Exercise had a positive effect on change in HRQoL scores at 12 weeks and six months of evaluation, and it improved cancer-specific HRQoL in breast cancer concerns. The effect on HRQoL remained after exclusion of patients who were receiving active treatment. For cancer-specific HRQoL, there was significant improvement in exercise groups compared with controls for breast cancer concerns at baseline to 12 weeks and six months. There was a significant decrease in anxiety in the exercise group compared to controls at 12 weeks only (standardized mean difference [SMD] = -0.26; 95% confidence interval [CI] [-0.44, -0.07]) but not in breast cancer-only analysis. There was a high risk of bias in most of these studies, and when these were removed, the results were not significant. Significant differences were noted in body image at follow-up (12 weeks to six months and beyond) using the Rosenberg Self-Esteem Scale. Significant change scores were noted for cancers other than breast for improving depression scores (SMD = -0.46; 95% CI [-0.72, -0.19]). Significant improvements were noted in emotional well being (12 weeks) and fatigue (12 weeks and 6 months) (SMD = -0.42; 95% CI [-0.83, -0.02]). No effects after six months were seen for fatigue, and effects were not significant when studies involving patients during treatment were excluded. Improvement in pain using follow-up scores (12 weeks) was seen (SMD = -0.29; 95% CI [-0.55, -0.04]), but this was from a single trial. Positive effects were noted in sexuality scores at six months and sleep disturbance at 12 weeks (sleep SMD = -0.46; 95% CI [-0.72, -0.20]). Significant improvements were noted in change scores for social functioning (12 weeks and six months). No significant changes were noted in cognitive function, general health perspective, role function, and spirituality in exercise trials.

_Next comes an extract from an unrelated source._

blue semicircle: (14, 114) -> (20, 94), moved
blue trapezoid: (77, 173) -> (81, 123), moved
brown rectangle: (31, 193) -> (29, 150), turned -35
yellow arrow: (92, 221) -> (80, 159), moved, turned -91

Exercise interventions showed beneficial effects on HRQoL and some HRQoL domains, including breast cancer concerns, body image, emotional well being, sexuality, sleep disturbances, social functioning, anxiety, fatigue, and pain at various follow-up time points.

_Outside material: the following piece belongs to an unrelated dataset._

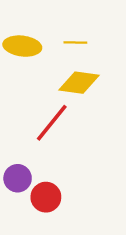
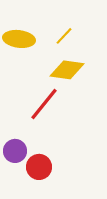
yellow line: (75, 42) -> (64, 36), turned -48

  • Studies included used exercise programs of various types, intensity levels, and lengths.
  • Significant effects found tended to be in subgroups of patients or at only one time point, limiting the confidence in observed effects.
  • Measures of HRQoL varied, creating heterogeneity among the studies in how HRQoL was quantified.

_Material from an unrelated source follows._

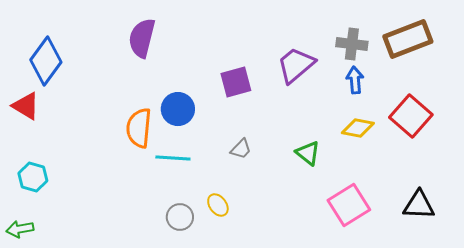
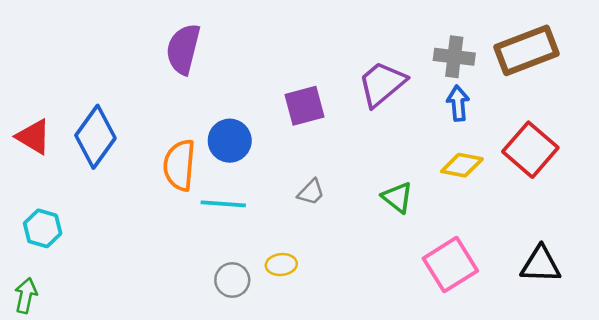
blue diamond: (46, 61) -> (95, 137), moved
yellow ellipse: (218, 205) -> (281, 265), turned -60
green arrow: (20, 229) -> (26, 295), turned 112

  • There was a high risk of bias in the trials reviewed. In many cases, no significant effects were seen when analyzing changes in symptoms from baseline to follow-up time points, and significant findings were seen in comparing only follow-up scores between various comparison groups. Results should be used with caution for these reasons.

Nursing Implications

Findings supported the general benefit of exercise for patients with cancer; however, there is further need for research to verify the positive effects of exercise on symptoms of cancer in various patient groups and at various phases of cancer care. These future research studies should determine how to produce larger effect sizes over time and delineate predictors of that effect, such as type of exercise, intensity of the program, timing, and type of cancer and treatment in order to maximize the effect on QoL. It will be important to note that certain questionnaires can affect the outcomes, and consistency would improve this body of research.